I'm a former park ranger and teacher, mother of two no-longer-teenage sons, avid cook and reader and the Official Family Memory. I thought I'd better get some of those remembrances down before they all leak out of my senior-moment-affected brain!
This entry was posted in Nostalgia. Bookmark the permalink.

5 Responses to The Soundtrack of My Life

  1. Brother Ter says:

    I get emotional each time I hear “Louisiana 1927” from Good Old Boys, the album I think of as Randy Newman’s masterpiece. If “Louisiana” isn’t the most beautiful song he ever wrote, then “Marie” is. I get a catch in my throat whenever I hear either (as I did while reading the few lines above).
    Then there’s”Guilty” – the most nakedly painful song anyone has ever written.
    And finally the scathing “Rednecks” exposing northern hypocrisy on race as much as the unapologetic institutionalized racism of the south.

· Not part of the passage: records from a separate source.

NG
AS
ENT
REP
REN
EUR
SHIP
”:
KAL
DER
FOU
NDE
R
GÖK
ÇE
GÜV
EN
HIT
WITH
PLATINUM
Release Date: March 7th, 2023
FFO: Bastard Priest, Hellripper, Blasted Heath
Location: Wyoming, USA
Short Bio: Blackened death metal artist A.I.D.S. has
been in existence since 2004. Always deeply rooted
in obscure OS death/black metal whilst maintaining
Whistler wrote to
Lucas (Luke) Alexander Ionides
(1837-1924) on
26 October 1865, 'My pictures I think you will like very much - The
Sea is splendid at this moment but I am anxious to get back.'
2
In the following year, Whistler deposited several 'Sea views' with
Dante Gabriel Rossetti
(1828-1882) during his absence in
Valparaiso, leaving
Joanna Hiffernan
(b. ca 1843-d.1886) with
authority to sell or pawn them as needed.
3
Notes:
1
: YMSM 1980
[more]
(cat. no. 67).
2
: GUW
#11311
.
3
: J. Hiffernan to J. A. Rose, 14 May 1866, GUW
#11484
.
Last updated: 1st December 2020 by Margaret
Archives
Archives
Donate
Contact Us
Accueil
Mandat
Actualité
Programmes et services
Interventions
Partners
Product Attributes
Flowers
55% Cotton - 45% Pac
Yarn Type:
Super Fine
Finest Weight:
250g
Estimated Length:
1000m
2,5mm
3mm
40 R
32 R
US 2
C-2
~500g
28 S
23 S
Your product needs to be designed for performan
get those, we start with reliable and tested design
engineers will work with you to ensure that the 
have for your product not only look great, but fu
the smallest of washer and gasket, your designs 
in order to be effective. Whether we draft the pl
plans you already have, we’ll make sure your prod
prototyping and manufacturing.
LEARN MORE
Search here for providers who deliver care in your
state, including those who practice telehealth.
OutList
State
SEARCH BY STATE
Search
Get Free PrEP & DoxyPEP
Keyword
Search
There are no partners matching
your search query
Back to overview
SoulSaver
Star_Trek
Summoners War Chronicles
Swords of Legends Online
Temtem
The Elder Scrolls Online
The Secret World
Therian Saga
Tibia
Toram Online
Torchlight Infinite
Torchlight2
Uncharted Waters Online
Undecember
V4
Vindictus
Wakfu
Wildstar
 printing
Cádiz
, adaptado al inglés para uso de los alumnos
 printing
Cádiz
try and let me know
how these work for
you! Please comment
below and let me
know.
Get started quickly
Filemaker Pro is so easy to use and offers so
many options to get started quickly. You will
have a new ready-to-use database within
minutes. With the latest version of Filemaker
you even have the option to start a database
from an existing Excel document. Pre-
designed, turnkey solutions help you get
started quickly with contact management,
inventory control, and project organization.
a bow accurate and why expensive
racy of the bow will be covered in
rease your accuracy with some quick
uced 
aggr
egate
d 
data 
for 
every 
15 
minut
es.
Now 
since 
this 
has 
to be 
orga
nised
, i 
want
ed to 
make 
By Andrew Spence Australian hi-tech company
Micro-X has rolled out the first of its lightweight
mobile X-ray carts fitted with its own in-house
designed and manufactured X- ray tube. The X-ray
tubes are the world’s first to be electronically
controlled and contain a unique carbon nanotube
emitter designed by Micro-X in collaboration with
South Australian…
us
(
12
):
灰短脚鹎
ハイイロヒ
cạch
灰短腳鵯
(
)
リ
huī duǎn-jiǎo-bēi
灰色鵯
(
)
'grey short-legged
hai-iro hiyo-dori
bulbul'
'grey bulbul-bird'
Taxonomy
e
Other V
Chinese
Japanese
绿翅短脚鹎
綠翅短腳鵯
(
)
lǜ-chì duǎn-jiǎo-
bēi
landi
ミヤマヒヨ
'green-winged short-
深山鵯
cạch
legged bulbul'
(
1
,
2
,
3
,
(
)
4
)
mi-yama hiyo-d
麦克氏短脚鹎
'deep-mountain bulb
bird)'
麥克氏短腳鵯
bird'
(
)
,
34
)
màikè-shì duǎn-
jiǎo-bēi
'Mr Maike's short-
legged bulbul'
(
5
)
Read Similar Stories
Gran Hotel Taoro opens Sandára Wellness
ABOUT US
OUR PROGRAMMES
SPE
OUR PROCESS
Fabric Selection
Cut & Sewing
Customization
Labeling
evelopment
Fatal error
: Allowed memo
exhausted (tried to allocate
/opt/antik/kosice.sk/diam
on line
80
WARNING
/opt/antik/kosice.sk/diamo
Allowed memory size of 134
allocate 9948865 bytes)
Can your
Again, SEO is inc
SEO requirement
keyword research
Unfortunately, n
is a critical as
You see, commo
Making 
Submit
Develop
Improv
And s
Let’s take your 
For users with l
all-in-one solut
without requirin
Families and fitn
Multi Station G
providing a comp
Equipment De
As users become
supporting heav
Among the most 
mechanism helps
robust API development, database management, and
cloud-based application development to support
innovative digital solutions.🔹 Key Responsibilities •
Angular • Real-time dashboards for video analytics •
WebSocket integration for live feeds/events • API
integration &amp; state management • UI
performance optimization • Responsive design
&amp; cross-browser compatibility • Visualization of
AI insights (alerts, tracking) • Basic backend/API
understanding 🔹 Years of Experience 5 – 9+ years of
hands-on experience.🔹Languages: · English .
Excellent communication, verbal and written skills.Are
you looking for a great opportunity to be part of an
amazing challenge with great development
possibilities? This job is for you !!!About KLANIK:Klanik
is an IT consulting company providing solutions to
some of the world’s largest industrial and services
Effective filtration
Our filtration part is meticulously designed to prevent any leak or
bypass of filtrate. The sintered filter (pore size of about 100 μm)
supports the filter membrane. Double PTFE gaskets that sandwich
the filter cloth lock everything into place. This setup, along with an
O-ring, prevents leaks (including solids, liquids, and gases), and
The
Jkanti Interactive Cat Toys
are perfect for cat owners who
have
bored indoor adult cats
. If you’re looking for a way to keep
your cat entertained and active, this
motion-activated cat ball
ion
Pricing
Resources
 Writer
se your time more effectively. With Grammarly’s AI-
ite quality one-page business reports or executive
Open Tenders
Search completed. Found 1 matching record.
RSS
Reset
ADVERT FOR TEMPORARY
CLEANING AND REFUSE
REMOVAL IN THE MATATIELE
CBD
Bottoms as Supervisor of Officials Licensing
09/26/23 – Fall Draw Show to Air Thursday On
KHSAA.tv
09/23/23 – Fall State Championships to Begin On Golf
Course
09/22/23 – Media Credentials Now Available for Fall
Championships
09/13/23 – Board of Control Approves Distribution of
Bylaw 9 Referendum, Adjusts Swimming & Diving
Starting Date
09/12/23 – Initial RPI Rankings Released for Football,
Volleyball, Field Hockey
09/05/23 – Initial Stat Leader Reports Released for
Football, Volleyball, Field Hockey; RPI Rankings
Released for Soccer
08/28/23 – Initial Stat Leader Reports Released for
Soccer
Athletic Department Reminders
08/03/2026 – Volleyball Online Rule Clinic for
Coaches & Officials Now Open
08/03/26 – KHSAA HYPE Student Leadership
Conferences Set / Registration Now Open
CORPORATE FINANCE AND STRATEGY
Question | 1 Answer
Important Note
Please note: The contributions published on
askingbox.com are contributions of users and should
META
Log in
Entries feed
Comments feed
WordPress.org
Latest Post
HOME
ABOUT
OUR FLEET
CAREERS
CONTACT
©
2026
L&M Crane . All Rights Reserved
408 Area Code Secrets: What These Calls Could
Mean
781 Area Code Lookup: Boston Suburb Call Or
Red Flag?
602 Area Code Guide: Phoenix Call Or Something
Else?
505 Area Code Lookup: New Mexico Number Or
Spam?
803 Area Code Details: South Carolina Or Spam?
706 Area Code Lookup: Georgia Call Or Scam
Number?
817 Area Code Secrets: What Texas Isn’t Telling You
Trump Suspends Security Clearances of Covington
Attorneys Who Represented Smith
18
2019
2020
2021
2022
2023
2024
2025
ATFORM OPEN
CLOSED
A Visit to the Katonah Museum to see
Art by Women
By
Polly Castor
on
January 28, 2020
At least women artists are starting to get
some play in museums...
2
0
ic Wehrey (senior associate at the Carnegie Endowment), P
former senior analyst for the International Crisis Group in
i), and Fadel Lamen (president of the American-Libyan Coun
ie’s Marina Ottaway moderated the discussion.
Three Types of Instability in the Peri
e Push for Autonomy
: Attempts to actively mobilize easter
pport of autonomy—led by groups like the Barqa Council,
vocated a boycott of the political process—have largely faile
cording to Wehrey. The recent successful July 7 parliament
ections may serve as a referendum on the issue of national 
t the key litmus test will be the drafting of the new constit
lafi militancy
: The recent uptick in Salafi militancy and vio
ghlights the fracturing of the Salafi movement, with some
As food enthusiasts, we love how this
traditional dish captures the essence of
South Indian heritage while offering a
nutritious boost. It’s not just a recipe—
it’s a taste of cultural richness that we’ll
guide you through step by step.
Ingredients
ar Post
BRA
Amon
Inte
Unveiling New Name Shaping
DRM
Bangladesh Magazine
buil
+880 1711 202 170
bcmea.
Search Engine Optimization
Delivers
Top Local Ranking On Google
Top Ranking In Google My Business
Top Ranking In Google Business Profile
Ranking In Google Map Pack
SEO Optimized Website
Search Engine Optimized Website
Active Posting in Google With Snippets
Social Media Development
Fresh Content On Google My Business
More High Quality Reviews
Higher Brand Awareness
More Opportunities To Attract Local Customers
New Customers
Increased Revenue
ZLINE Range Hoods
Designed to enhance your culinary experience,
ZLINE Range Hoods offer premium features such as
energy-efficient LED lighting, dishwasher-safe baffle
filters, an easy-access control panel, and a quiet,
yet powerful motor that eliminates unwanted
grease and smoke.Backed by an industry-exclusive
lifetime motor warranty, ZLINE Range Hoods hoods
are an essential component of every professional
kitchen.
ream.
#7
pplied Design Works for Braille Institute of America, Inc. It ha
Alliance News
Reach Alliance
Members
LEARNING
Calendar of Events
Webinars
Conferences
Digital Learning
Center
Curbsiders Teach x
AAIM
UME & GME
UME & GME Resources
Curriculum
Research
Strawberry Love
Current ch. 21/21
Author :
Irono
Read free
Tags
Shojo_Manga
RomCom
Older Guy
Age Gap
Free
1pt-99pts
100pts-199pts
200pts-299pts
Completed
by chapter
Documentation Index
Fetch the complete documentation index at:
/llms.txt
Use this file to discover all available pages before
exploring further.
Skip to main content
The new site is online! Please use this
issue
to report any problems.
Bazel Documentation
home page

    Is it plain how I love this album? Thanks for the reminder.

  2. Cari says:

    I knew #1, 3, 4, 5 — guess 50% ain’t bad! One of the funniest parts of music that sticks in your head is the tendency of the stuff you *don’t* particularly like to burrow its way into your brain for *hours*! Jingles from commercials can do that, especially… On the other hand, sometimes a song I do like gets stuck in my head, but it’s often just the chorus (frequently, the only part I have memorized)– and it plays *over and over and over* — aaaggghhh!! This used to happen to me on occasion when I would be running cross-country meets in high school; maybe it was the fact of being alone with your thoughts, racing around trails in the woods and trying not to focus on how tired I was, or how I was probably going to finish (once again) at the back of the pack. For whatever reason, it was always the same 3 or 4 lines that would play on repeat in my head, like a broken record. I can’t remember any of the specific songs now, 15 years later, but I just remember it would make me start to loathe those songs I had formerly enjoyed…. 😉

    • rangermoi says:

      And the really bad part of those songs that get stuck in your head, especially if you’re running, is how the beat of your feet hitting the ground seems to match perfectly – and further encourage – the unending repetition of those annoying lines!